- Data items -
= = = = =

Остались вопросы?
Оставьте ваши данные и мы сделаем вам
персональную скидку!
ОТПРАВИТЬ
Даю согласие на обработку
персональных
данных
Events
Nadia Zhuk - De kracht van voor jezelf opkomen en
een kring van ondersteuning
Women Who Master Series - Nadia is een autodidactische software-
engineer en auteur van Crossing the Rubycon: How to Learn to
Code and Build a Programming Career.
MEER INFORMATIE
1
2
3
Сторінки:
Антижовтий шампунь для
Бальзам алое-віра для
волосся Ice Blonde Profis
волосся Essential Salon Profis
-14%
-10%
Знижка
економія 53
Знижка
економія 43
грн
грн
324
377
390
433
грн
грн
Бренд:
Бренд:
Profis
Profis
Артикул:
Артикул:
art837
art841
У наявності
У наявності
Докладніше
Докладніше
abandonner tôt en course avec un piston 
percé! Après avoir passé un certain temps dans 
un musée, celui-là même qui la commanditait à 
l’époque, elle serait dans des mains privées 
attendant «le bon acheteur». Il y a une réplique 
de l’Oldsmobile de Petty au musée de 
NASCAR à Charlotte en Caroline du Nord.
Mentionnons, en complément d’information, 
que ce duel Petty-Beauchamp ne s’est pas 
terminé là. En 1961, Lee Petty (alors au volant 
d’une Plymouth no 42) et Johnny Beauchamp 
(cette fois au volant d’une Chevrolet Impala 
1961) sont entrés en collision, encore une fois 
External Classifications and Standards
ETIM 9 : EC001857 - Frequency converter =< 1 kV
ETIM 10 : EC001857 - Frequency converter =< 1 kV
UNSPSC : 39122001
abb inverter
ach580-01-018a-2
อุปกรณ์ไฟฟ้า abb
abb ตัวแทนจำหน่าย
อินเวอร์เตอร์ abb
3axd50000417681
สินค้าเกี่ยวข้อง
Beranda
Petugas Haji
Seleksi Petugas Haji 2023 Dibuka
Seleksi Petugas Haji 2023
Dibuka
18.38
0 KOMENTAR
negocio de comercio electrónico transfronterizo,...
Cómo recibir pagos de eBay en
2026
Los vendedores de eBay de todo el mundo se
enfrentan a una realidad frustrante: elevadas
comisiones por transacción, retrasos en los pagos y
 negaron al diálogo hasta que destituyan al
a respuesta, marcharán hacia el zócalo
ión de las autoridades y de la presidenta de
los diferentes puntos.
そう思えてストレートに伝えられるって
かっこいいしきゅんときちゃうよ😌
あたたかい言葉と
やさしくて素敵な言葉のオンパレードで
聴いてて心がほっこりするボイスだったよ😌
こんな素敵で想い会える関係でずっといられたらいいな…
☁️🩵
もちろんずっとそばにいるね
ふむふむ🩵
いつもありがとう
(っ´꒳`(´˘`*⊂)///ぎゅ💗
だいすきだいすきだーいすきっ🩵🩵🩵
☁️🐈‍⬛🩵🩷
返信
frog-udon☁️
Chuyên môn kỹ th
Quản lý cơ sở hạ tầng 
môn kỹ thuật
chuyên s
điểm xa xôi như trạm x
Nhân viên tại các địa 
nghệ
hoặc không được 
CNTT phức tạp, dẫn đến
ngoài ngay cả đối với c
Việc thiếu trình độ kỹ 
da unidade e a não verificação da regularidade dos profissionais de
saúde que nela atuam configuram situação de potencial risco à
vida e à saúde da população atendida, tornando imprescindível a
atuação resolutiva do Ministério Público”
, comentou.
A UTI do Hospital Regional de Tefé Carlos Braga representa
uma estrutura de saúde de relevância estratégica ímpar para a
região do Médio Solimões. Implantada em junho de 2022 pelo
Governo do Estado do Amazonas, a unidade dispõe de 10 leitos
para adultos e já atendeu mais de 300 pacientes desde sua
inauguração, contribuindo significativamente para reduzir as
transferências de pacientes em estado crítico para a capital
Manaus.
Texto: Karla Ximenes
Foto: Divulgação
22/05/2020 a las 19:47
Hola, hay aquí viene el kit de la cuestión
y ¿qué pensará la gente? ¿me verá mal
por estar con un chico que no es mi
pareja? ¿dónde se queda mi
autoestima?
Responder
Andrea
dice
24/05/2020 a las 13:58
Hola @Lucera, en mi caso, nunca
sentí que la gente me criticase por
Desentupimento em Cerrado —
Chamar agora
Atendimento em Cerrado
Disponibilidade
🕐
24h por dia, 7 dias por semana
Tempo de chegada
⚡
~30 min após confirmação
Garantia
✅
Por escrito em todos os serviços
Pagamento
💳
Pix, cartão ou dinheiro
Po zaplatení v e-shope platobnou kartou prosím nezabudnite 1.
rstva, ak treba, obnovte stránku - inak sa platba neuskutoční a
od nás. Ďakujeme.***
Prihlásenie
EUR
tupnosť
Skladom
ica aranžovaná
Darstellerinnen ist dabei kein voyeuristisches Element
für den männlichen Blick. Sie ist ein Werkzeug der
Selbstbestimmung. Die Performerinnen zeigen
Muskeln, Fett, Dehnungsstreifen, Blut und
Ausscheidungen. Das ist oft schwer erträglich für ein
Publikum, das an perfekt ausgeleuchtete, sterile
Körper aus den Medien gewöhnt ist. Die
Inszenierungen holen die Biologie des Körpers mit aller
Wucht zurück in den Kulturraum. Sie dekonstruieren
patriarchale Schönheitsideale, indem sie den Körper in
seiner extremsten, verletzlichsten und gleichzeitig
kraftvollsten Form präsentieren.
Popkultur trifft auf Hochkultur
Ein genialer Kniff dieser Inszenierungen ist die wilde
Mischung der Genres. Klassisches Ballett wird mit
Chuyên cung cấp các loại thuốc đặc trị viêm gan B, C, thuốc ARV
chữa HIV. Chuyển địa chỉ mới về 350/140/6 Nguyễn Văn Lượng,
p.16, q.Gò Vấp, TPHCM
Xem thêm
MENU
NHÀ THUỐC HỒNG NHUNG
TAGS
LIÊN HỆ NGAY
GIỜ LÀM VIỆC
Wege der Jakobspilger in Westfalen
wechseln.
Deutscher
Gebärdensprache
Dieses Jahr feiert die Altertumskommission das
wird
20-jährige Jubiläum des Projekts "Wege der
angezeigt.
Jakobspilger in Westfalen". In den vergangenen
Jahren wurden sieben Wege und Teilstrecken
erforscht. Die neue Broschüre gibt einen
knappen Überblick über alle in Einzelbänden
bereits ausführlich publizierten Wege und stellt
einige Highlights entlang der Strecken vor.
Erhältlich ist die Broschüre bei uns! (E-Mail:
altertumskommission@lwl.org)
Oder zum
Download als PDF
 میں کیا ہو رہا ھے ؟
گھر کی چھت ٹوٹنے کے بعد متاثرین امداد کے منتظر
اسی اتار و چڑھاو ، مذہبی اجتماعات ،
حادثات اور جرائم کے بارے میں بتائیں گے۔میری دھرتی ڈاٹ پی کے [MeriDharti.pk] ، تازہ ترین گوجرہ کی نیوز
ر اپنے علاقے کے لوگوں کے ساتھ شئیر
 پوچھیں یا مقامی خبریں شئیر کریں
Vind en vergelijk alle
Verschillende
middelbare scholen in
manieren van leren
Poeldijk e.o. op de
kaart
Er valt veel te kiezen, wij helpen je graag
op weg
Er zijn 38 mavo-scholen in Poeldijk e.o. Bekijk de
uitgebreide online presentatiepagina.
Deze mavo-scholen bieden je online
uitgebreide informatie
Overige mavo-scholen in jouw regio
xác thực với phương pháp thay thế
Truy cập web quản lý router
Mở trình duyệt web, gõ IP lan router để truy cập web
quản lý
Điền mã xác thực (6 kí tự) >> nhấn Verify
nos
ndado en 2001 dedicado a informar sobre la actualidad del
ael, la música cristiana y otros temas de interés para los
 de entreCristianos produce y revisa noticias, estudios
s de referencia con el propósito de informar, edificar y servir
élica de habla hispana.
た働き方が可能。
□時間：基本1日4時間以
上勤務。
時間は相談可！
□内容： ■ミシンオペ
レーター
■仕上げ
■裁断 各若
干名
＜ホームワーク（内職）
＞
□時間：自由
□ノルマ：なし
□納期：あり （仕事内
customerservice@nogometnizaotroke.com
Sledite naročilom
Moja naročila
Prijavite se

= = = = =

- What to do -
Once you reach the line with "comisiones por transacción, retrasos" in the data above, copy it and every line after it exactly, up to and including the line with "Governo do Estado".

- Output -
comisiones por transacción, retrasos en los pagos y
 negaron al diálogo hasta que destituyan al
a respuesta, marcharán hacia el zócalo
ión de las autoridades y de la presidenta de
los diferentes puntos.
そう思えてストレートに伝えられるって
かっこいいしきゅんときちゃうよ😌
あたたかい言葉と
やさしくて素敵な言葉のオンパレードで
聴いてて心がほっこりするボイスだったよ😌
こんな素敵で想い会える関係でずっといられたらいいな…
☁️🩵
もちろんずっとそばにいるね
ふむふむ🩵
いつもありがとう
(っ´꒳`(´˘`*⊂)///ぎゅ💗
だいすきだいすきだーいすきっ🩵🩵🩵
☁️🐈‍⬛🩵🩷
返信
frog-udon☁️
Chuyên môn kỹ th
Quản lý cơ sở hạ tầng 
môn kỹ thuật
chuyên s
điểm xa xôi như trạm x
Nhân viên tại các địa 
nghệ
hoặc không được 
CNTT phức tạp, dẫn đến
ngoài ngay cả đối với c
Việc thiếu trình độ kỹ 
da unidade e a não verificação da regularidade dos profissionais de
saúde que nela atuam configuram situação de potencial risco à
vida e à saúde da população atendida, tornando imprescindível a
atuação resolutiva do Ministério Público”
, comentou.
A UTI do Hospital Regional de Tefé Carlos Braga representa
uma estrutura de saúde de relevância estratégica ímpar para a
região do Médio Solimões. Implantada em junho de 2022 pelo
Governo do Estado do Amazonas, a unidade dispõe de 10 leitos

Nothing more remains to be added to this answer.